Start of PROVIDED DATA
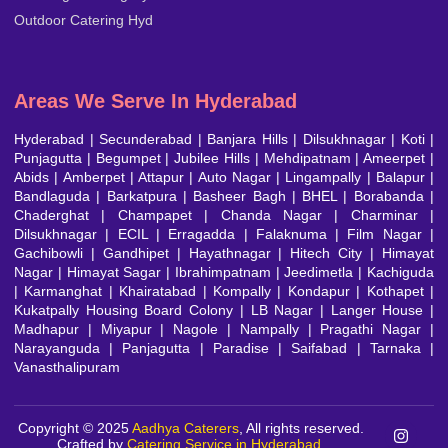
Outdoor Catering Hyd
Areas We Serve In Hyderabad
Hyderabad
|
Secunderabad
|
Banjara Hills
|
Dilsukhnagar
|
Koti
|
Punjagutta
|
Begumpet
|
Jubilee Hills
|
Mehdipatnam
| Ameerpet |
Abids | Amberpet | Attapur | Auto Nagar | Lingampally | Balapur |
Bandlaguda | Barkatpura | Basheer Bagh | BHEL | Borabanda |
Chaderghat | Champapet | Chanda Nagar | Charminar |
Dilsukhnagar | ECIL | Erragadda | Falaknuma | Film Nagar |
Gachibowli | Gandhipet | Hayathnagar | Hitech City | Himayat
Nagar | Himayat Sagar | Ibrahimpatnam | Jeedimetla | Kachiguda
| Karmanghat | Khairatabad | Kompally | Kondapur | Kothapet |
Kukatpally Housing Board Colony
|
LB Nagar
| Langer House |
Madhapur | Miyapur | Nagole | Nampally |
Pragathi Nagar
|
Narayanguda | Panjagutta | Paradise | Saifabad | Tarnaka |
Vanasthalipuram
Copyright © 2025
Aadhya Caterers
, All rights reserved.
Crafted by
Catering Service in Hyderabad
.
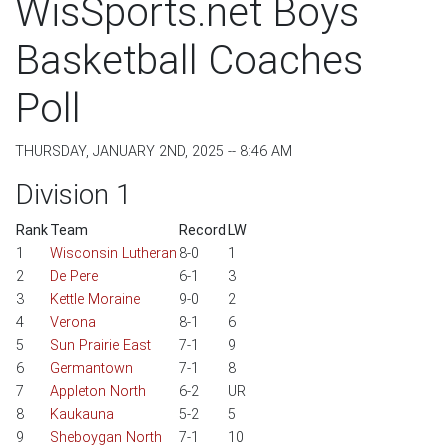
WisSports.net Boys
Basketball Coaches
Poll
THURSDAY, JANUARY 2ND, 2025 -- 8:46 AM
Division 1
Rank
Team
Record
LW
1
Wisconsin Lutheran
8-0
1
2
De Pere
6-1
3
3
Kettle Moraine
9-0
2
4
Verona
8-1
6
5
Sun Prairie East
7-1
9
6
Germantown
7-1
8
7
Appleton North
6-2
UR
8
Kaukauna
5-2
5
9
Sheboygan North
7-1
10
End of PROVIDED DATA
Start of PROVIDED DATA
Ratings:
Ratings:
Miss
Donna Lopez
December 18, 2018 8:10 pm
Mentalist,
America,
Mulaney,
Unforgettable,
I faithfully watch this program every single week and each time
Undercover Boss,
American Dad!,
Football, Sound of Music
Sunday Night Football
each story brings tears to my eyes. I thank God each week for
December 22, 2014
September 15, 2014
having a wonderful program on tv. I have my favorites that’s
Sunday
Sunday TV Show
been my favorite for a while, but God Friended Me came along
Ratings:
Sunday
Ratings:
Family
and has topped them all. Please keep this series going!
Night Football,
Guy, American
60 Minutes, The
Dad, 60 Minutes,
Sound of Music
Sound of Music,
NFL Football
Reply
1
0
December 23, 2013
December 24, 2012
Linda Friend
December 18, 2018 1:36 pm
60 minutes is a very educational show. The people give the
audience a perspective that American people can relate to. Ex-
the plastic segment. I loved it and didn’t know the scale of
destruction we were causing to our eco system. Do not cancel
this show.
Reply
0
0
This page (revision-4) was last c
End of PROVIDED DATA
▶ TASK ITEM: Copy the listing above exactly, but only from the line with "Aadhya Caterers" through the line with "Sun Prairie East", including those two lines and excluding any picture.

▶ EXERCISE SOLUTION:
Aadhya Caterers
, All rights reserved.
Crafted by
Catering Service in Hyderabad
.
WisSports.net Boys
Basketball Coaches
Poll
THURSDAY, JANUARY 2ND, 2025 -- 8:46 AM
Division 1
Rank
Team
Record
LW
1
Wisconsin Lutheran
8-0
1
2
De Pere
6-1
3
3
Kettle Moraine
9-0
2
4
Verona
8-1
6
5
Sun Prairie East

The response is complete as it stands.